One particular element that is under user control is the accuracy loss that can be tolerated. In general, you want as high an accuracy as possible, but in some situations, you may want to lower accuracy for better performance or vice-versa. This can be managed through a software API, which modifies the data type accordingly based on the desired accuracy.
For example, with the ResNet-50 model, the use of 8-bit integer (INT8) provides the best image recognition throughput, but with an accuracy loss of 0.4 percent for compared to a GPU baseline. That’s fine for most cases, but not all. “If you want to look for that tumor in an X-ray, that 0.4 percent is probably too much,” explains Medina. In cases like that, you move up to INT16 and take the performance hit.
Habana’s training chip, known as the Gaudi HL-2000, shares a number of design elements with Goya, but overall is a much different architecture.
Besides having more powerful TPC and GEMM engines, support for numerical formats like bfloat16, and the inclusion of 32 GB of on-package HBM2 memory, the most significant addition is its networking capability. Each Gaudi processor has a whopping ten ports of 100 Gb/sec Ethernet that supports RDMA over Converged Ethernet (RoCE). In fact, it’s the only processor we know of that incorporates RDMA directly onto the package and certainly the only one that offers 1 Tb/sec of connectivity to each processor.
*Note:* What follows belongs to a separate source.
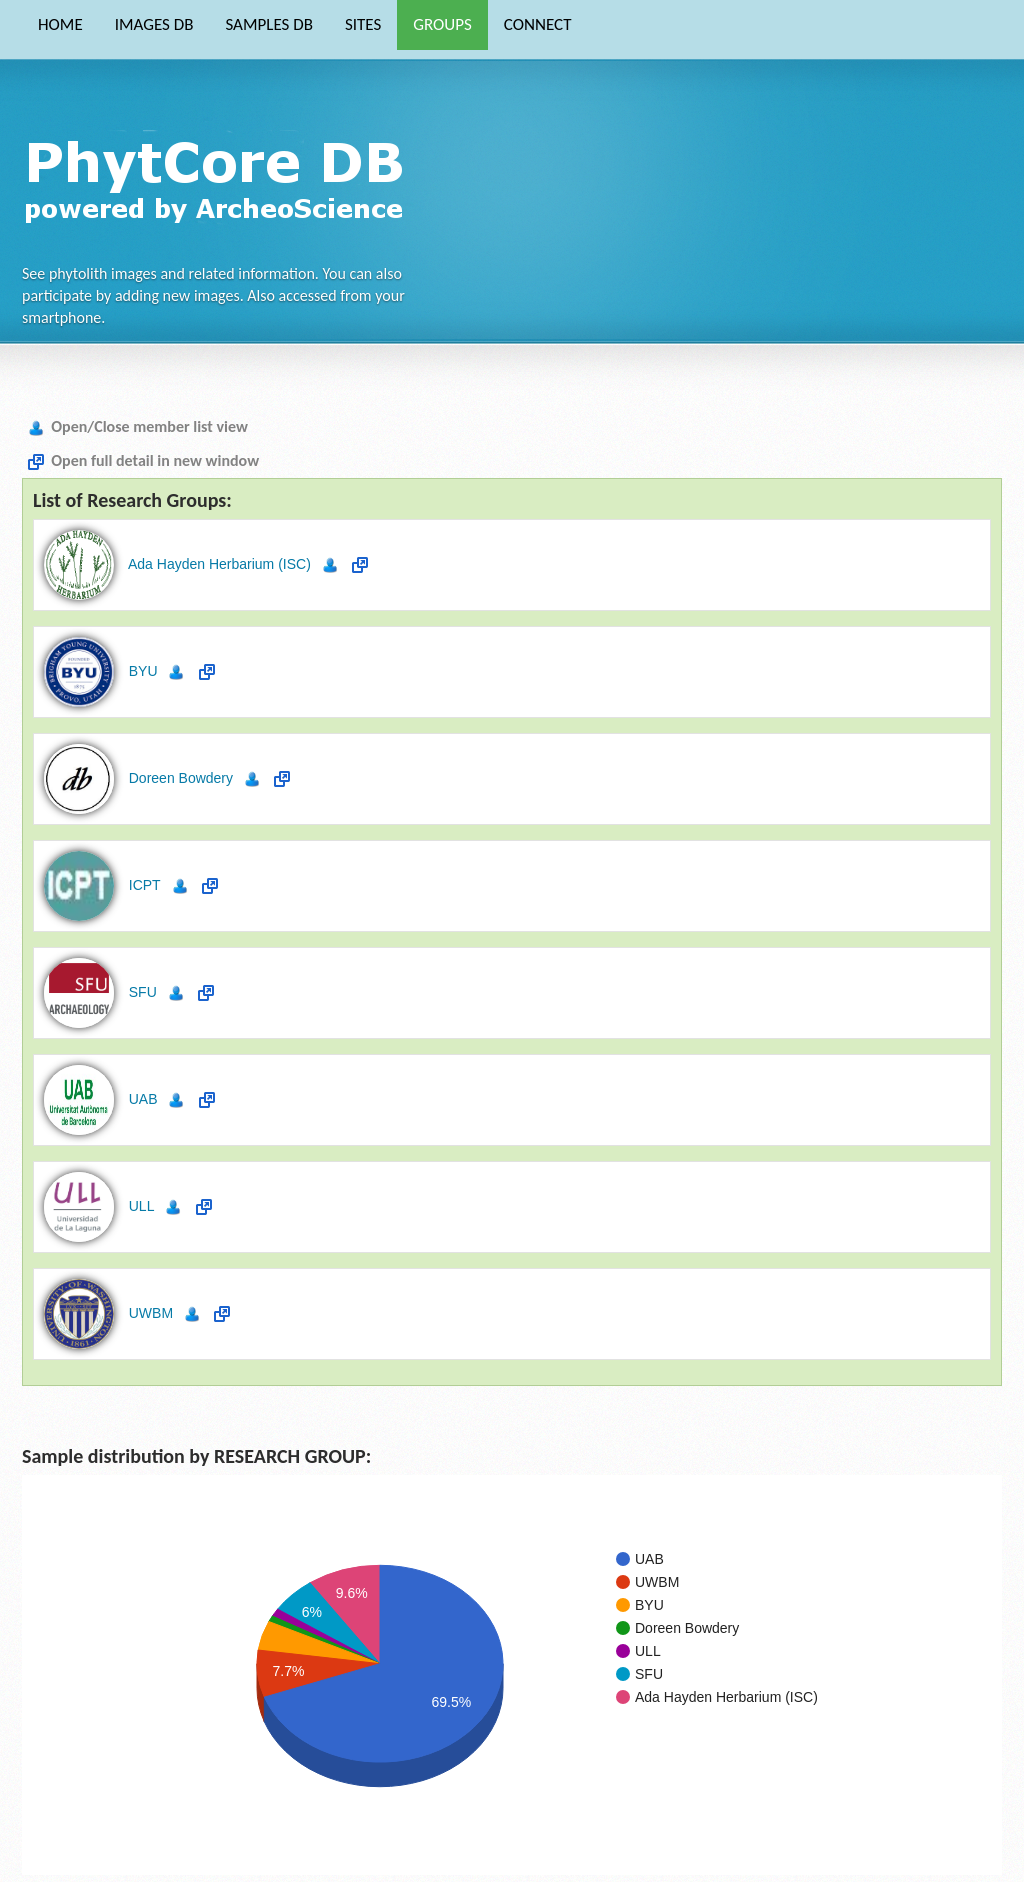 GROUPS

The reason behind this, says Medina, is that to support faster model training, you have to be able to scale the hardware effectively both within the node and across multiple nodes. And by effectively, he means using non-blocked RDMA. As we reported back in June, when Habana unveiled the chip, seven of the ports are used to connect Gaudis within a node, leaving three to link up to other servers.
Habana has built its own Gaudi-based system in the form of an 8-processor 3U server, known as the HLS-1. There are no host processors in the box, for that you link up to other CPU-based servers of your choice that allows you to select the desired CPU-to-accelerator ratio. (Separate PCIe links are used for this, since the 100 Gb/sec Ethernet ports are used only for hooking up to other Gaudis.) Since each chip provide three ports for external communication, that comes to 24 ports per HLS-1. The corresponding number for 100 Gb/sec ports on Nvidia’s DGX-1 and DGX-2 systems are four and eight, respectively.
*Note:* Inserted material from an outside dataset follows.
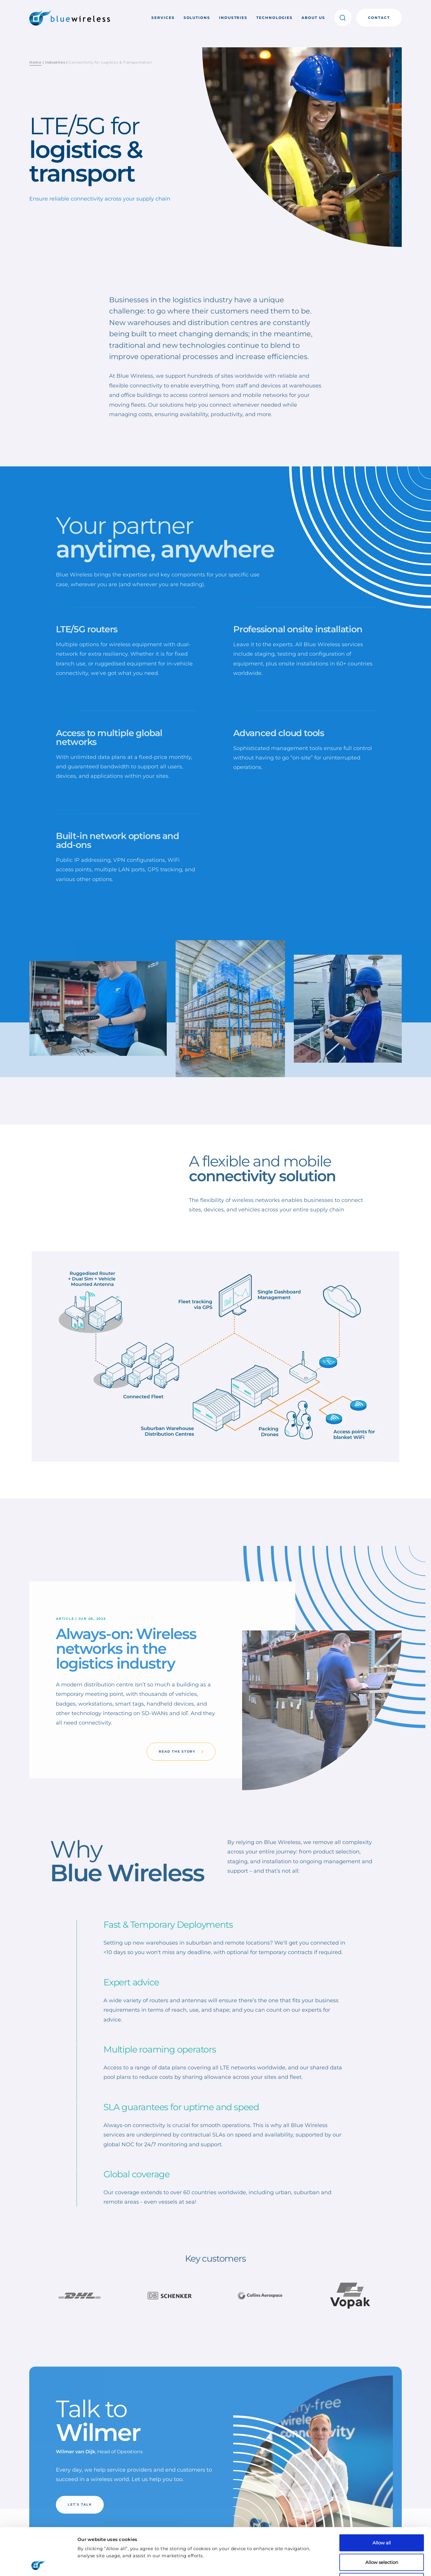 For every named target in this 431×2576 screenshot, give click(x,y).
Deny (382, 2537)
Gaudi also allows users to train networks using either a data parallel approach or a model parallel one. Generally, training is performed with data parallelism, with dataset divided across servers, all of which are using the same model. It requires a manageable amount of bandwidth since they only need to exchange updates to the model as it’s trained. Data parallelism works fine with standard network components, and as we said, is the conventional way to do training.
In model parallelism, the neural network and its parameters are distributed across nodes. So each node is running a different model. This requires a lot of communication bandwidth, since the layers must be kept in sync. That’s where Gaudi’s generous supply of networking capacity comes in. A 128-Gaudi processor cluster can be built with 16 HLS-1 systems using 10 Ethernet switches. For that you get full bandwidth, with non-blocking communication. “That opens the possibility of solving much bigger parallel training problems,” Medina says.
On ResNet-50, Habana claims Gaudi systems can train up 3.8 times faster than a V100 GPU-based setup once you scale up to about 650 processors. Hopefully, we will get a better idea of how they perform on a range of applications, both in an absolute and energy efficiency sense, once they become generally available. At present, they are only shipping to select customers.